4. Mandalas in Nature and Human Creation 🌿

Angela takes the audience through a visual tour of circles occurring both naturally and through human design.

Natural Mandalas

  • The center of a shell — spiraling circular patterns
  • Rings around the sun or moon — portending rain or snow
  • A drop of water creating natural circular ripples
  • The center of an apple when sliced
  • Sound healing vibrations — sand placed on a surface that, when vibrated, naturally forms circular, mandala-like shapes (cymatics)
  • Snowflakes — perfect natural symmetry
  • The center of a rose 🌹 (Angela shows off some beautiful roses she received)
  • Sunflowers 🌻

Human-Made Mandalas

  • Medicine wheels used by Native Americans
  • Tibetan Buddhist sand mandalas — Angela has had the privilege of watching monks create these intricate works using crushed, dyed Himalayan stone funneled onto designs over many days, only to then sweep them away as a practice of detachment

"After all the work they've done, they actually then... the lesson is allowing the detachment to happen.
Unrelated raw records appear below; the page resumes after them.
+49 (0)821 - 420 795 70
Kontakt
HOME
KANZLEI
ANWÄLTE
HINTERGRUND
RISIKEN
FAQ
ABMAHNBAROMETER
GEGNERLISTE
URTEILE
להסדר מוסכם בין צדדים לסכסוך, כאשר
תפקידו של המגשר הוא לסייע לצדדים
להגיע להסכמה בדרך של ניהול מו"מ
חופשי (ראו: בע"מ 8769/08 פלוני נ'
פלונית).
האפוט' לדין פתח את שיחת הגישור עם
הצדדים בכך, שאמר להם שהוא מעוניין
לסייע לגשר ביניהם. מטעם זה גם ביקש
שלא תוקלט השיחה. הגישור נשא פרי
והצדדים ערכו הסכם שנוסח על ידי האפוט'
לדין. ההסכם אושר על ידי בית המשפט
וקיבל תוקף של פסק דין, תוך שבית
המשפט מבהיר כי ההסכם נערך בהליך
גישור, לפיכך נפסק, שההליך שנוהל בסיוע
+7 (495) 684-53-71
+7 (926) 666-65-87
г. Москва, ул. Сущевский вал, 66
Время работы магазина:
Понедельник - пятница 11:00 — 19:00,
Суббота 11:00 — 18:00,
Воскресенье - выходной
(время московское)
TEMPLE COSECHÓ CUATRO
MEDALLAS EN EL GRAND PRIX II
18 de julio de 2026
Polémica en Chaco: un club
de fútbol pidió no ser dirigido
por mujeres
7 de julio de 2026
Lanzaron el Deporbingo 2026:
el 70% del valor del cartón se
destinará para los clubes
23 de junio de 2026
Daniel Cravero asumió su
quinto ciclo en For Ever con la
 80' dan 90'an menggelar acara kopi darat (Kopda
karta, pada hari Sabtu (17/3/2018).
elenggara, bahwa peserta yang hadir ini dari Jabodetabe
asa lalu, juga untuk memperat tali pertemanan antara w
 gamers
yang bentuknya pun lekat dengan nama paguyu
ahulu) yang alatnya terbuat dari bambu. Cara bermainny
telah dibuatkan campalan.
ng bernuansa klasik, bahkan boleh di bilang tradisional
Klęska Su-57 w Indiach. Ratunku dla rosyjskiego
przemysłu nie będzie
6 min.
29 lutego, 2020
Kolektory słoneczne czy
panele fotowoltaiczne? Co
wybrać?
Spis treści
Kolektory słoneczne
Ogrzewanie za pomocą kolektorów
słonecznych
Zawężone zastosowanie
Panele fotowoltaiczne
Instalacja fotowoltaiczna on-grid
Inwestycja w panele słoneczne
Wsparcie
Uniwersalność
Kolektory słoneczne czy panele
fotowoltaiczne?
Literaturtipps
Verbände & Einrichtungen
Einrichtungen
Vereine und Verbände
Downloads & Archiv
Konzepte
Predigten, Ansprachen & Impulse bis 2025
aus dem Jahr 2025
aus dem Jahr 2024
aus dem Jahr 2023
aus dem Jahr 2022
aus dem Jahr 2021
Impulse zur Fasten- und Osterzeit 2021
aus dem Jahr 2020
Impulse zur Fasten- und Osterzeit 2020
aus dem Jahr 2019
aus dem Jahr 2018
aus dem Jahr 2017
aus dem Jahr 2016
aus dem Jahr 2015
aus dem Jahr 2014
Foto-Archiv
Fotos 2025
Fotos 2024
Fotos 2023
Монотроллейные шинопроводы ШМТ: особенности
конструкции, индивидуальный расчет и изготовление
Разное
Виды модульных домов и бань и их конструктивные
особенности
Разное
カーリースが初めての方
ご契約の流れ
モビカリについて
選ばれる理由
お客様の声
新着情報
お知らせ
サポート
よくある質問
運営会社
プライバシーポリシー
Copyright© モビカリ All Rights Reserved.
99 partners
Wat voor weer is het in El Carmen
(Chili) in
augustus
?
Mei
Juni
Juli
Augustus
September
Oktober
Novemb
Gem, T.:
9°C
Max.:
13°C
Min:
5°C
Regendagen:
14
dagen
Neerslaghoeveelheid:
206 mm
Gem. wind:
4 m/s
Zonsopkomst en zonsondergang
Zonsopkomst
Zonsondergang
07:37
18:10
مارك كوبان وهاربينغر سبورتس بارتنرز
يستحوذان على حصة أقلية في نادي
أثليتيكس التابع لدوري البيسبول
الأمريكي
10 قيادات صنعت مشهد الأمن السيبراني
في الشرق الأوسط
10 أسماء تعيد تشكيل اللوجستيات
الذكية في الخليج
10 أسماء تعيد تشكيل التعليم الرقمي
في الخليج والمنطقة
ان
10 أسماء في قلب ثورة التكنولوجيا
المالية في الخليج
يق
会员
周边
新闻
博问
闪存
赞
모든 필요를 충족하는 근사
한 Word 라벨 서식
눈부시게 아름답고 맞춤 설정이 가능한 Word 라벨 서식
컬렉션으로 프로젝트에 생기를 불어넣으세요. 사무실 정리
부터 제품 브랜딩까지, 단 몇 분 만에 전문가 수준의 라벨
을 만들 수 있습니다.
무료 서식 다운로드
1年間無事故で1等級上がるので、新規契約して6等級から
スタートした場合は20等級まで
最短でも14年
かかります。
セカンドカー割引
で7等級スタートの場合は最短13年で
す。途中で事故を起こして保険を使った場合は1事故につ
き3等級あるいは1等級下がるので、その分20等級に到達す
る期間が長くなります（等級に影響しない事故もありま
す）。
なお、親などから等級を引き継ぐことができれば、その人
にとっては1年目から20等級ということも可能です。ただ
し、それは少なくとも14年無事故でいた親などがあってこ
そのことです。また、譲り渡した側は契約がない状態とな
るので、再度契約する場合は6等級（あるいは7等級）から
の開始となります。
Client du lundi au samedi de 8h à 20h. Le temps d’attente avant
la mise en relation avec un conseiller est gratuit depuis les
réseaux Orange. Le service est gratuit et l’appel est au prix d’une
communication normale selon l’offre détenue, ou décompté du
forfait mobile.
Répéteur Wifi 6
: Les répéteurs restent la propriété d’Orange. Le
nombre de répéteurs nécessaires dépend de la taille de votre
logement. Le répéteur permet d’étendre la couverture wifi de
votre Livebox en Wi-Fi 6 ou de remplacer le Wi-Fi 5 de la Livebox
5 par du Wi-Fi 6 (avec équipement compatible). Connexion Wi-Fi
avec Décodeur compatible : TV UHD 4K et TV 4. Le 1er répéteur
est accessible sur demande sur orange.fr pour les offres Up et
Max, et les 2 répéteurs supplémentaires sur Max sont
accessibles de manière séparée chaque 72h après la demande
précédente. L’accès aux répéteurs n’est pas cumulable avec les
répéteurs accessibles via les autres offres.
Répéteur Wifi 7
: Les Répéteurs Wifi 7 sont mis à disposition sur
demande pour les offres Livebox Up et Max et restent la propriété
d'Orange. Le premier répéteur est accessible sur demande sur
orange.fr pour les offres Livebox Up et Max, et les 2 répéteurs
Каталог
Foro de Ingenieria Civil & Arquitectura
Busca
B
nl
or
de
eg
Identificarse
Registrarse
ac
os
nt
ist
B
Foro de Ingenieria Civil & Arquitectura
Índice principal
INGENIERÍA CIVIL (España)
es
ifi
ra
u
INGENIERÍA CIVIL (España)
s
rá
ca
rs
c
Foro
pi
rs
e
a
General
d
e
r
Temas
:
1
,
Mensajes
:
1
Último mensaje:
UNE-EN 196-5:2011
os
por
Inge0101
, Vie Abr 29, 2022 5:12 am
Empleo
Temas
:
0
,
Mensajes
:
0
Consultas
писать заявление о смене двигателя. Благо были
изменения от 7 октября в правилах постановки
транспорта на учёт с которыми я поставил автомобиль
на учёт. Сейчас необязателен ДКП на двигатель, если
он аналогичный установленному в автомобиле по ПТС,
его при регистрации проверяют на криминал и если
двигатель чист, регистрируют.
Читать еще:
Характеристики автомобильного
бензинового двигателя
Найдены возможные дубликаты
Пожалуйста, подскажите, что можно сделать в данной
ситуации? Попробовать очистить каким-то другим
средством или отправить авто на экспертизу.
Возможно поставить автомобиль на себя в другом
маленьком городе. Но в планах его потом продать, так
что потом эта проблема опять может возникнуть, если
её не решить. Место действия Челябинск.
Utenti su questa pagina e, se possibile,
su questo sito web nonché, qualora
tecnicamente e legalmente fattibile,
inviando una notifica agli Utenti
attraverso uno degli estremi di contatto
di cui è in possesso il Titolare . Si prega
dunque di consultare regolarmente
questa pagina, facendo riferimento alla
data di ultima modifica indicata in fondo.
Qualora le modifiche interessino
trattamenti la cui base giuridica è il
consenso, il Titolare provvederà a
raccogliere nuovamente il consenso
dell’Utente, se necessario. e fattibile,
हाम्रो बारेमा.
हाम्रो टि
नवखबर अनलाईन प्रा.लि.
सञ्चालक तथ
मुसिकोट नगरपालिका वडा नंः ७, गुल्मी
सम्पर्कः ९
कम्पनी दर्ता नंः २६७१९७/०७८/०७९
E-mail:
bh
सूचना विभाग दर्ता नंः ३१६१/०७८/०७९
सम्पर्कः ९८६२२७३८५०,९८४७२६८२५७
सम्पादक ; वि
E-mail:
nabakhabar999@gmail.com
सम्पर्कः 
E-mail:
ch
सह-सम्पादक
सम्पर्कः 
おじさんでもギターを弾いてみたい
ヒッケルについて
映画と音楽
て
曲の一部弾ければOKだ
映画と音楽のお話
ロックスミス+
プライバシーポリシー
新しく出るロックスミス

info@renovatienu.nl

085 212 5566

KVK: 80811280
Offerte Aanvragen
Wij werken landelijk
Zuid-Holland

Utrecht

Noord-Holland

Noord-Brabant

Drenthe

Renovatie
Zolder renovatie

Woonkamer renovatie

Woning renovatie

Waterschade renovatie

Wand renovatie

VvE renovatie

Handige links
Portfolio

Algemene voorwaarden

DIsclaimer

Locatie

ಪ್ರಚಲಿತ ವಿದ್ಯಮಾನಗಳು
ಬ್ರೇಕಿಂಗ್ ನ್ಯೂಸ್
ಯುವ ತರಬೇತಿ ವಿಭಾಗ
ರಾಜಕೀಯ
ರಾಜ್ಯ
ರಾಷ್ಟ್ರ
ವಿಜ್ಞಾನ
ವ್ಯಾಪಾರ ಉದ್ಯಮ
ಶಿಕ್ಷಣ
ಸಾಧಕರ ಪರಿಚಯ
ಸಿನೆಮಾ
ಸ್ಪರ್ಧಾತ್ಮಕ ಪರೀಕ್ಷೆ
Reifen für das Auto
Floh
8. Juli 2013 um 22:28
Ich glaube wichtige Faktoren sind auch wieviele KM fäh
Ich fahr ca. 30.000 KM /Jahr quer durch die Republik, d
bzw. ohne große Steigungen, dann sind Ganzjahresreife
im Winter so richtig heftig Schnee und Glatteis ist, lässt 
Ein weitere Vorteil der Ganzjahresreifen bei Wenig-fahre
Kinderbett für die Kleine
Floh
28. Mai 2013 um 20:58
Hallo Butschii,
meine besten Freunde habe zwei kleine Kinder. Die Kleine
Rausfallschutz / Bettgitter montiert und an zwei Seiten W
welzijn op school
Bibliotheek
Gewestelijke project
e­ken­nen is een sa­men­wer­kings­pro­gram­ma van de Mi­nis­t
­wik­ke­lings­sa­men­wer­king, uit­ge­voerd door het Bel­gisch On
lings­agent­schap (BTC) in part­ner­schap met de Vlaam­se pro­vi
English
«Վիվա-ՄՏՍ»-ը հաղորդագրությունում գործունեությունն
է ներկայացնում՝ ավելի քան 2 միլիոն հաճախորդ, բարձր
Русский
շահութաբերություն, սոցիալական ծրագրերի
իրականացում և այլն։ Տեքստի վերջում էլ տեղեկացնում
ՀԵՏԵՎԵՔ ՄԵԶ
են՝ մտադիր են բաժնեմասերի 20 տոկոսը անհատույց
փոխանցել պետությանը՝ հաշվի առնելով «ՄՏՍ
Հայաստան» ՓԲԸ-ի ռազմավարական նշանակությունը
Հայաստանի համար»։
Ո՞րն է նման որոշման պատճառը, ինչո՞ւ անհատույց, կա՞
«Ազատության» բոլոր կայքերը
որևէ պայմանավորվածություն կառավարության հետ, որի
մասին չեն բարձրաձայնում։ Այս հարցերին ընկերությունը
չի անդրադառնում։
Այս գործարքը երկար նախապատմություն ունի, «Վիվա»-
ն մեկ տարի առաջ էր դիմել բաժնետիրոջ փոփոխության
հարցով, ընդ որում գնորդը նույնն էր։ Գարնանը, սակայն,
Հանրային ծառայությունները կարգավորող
They spend days doing them and then they move them on."

She kept some of the sand for a long time before realizing she needed to let go of it too — practicing the same detachment the monks embodied.

  • Cathedral rose windows — circles within churches designed to bring in more light
  • Labyrinths — walking meditation paths

5. Examples of Angela's Own Mandala Work 🎨

Angela shares several of her own works to illustrate different aspects of mandala creation:

  • A personal processing mandala — created when she needed to work through something happening in her mind, to "shape shift something or move along"
  • A mandala created after a guided meditation in Brazil as part of a healing project
  • A drawing that began as an abstract but organically transformed into a figurative image — an angel started to appear without her planning it:

"I didn't set out to draw it, it just started to go into that shape. It's quite interesting what happens... hours and hours and years of drawing, you start to go into different states, altered states, and allow the mystical experiences to usher in."

Three Oracle Mandalas from the Series

Number 51 — "Winter" ❄️

"A hibernation as the undercurrents within make necessary changes through allowing rather than forcing. Opportunities through self-trusting unfolds."

Number 53 — "Facing Our Fears" 😶

"As we raise our levels of consciousness, it may be easy to ignore and continue acting out on that which doesn't serve, but through stillness and calm, acknowledgment reveals next steps to take."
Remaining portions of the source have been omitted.